Page-level text extractions
Start of Block
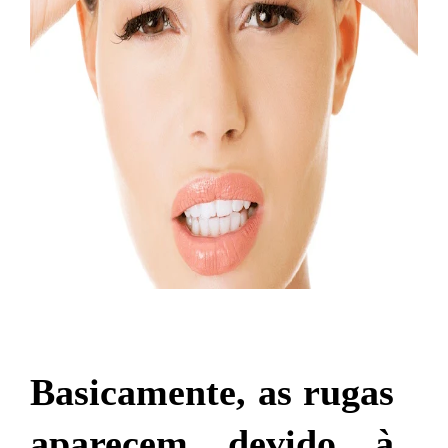
Basicamente, as rugas
aparecem devido à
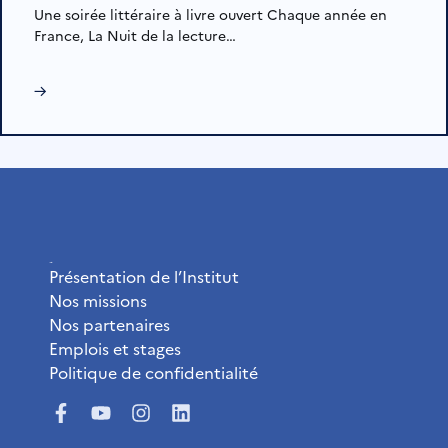
Une soirée littéraire à livre ouvert Chaque année en
France, La Nuit de la lecture…
→
L’Institut
Présentation de l’Institut
Nos missions
Nos partenaires
Emplois et stages
Politique de confidentialité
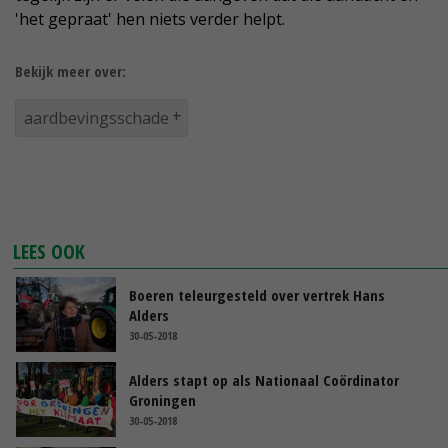
'het gepraat' hen niets verder helpt.
Bekijk meer over:
aardbevingsschade
LEES OOK
Boeren teleurgesteld over vertrek Hans
Alders
30-05-2018
Alders stapt op als Nationaal Coördinator
Groningen
30-05-2018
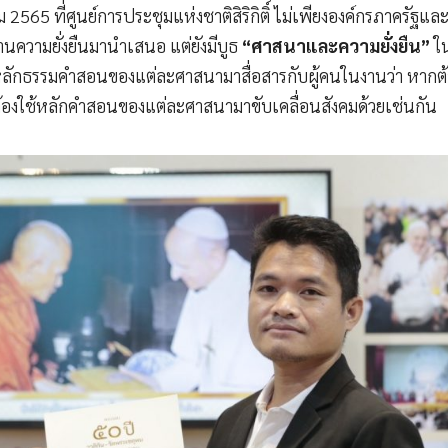
คม 2565 ที่ศูนย์การประชุมแห่งชาติสิริกิติ์ ไม่เพียงองค์กรภาครั
านความยั่งยืนมานำเสนอ แต่ยังมีบูธ
“ศาสนาและความยั่งยืน”
ใ
นำหลักธรรมคำสอนของแต่ละศาสนามาสื่อสารกับผู้คนในงานว่า หากต
็ต้องใช้หลักคำสอนของแต่ละศาสนามาขับเคลื่อนสังคมด้วยเช่นกัน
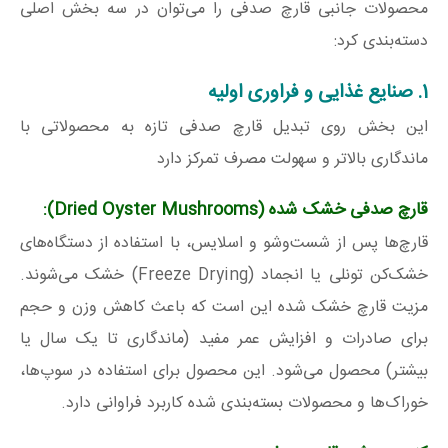
محصولات جانبی قارچ صدفی را می‌توان در سه بخش اصلی
دسته‌بندی کرد:
1. صنایع غذایی و فراوری اولیه
این بخش روی تبدیل قارچ صدفی تازه به محصولاتی با
ماندگاری بالاتر و سهولت مصرف تمرکز دارد
قارچ صدفی خشک‌ شده
(Dried Oyster Mushrooms)
:
قارچ‌ها پس از شست‌وشو و اسلایس، با استفاده از دستگاه‌های
خشک‌کن تونلی یا انجماد (Freeze Drying) خشک می‌شوند.
مزیت قارچ خشک شده این است که باعث کاهش وزن و حجم
برای صادرات و افزایش عمر مفید (ماندگاری تا یک سال یا
بیشتر) محصول می‌شود. این محصول برای استفاده در سوپ‌ها،
خوراک‌ها و محصولات بسته‌بندی شده کاربرد فراوانی دارد.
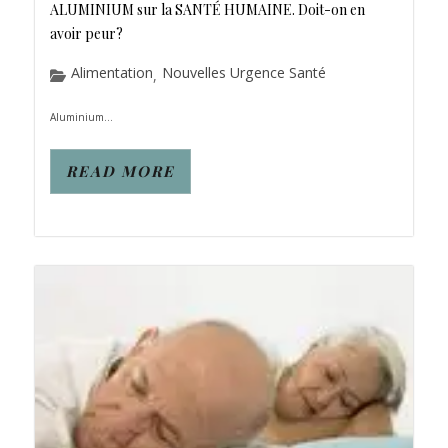
ALUMINIUM sur la SANTÉ HUMAINE. Doit-on en
avoir peur?
Alimentation
Nouvelles Urgence Santé
,
Aluminium...
READ MORE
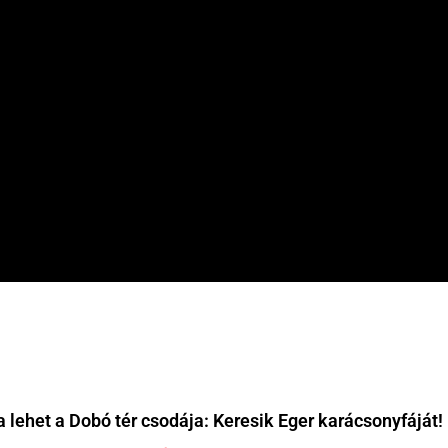
a lehet a Dobó tér csodája: Keresik Eger karácsonyfáját!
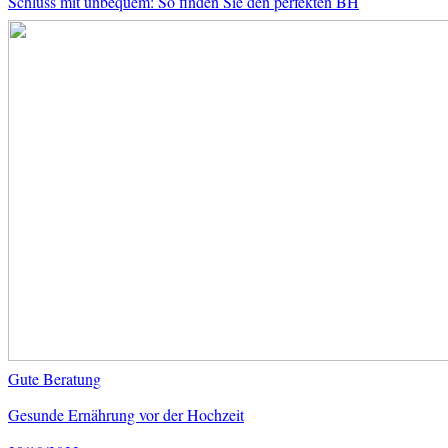
Schluss mit unbequem: So finden Sie den perfekten BH
Gute Beratung
Gesunde Ernährung vor der Hochzeit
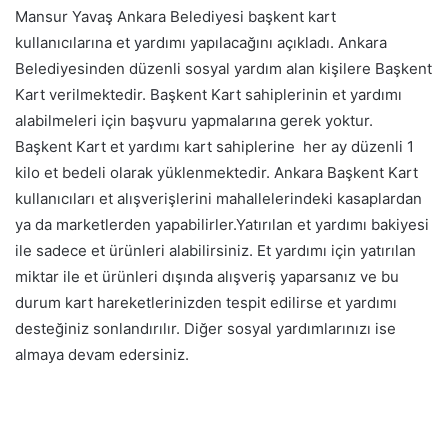
Mansur Yavaş Ankara Belediyesi başkent kart
kullanıcılarına et yardımı yapılacağını açıkladı. Ankara
Belediyesinden düzenli sosyal yardım alan kişilere Başkent
Kart verilmektedir. Başkent Kart sahiplerinin et yardımı
alabilmeleri için başvuru yapmalarına gerek yoktur.
Başkent Kart et yardımı kart sahiplerine her ay düzenli 1
kilo et bedeli olarak yüklenmektedir. Ankara Başkent Kart
kullanıcıları et alışverişlerini mahallelerindeki kasaplardan
ya da marketlerden yapabilirler.Yatırılan et yardımı bakiyesi
ile sadece et ürünleri alabilirsiniz. Et yardımı için yatırılan
miktar ile et ürünleri dışında alışveriş yaparsanız ve bu
durum kart hareketlerinizden tespit edilirse et yardımı
desteğiniz sonlandırılır. Diğer sosyal yardımlarınızı ise
almaya devam edersiniz.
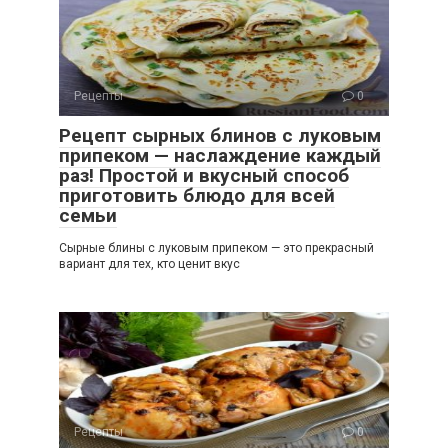
Рецепты
0
Рецепт сырных блинов с луковым
припеком — наслаждение каждый
раз! Простой и вкусный способ
приготовить блюдо для всей
семьи
Сырные блины с луковым припеком — это прекрасный
вариант для тех, кто ценит вкус
Рецепты
0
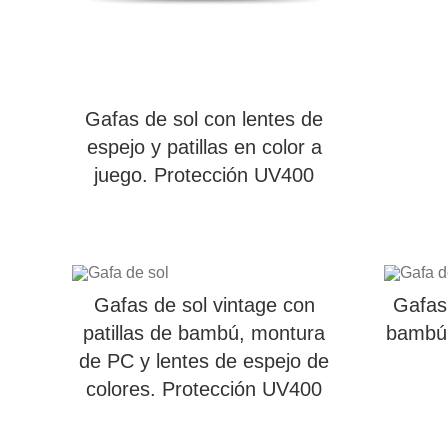
Gafas de sol con lentes de
espejo y patillas en color a
juego. Protección UV400
Gafas de sol vintage con
Gafas 
patillas de bambú, montura
bambú 
de PC y lentes de espejo de
colores. Protección UV400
End of Block
WHAT YOU ARE ASKED TO DO:
Gather each line in the entries above where the string "over" is found.

ANSWER BELOW:
Bekijk meer over:
Boeren teleurgesteld over vertrek Hans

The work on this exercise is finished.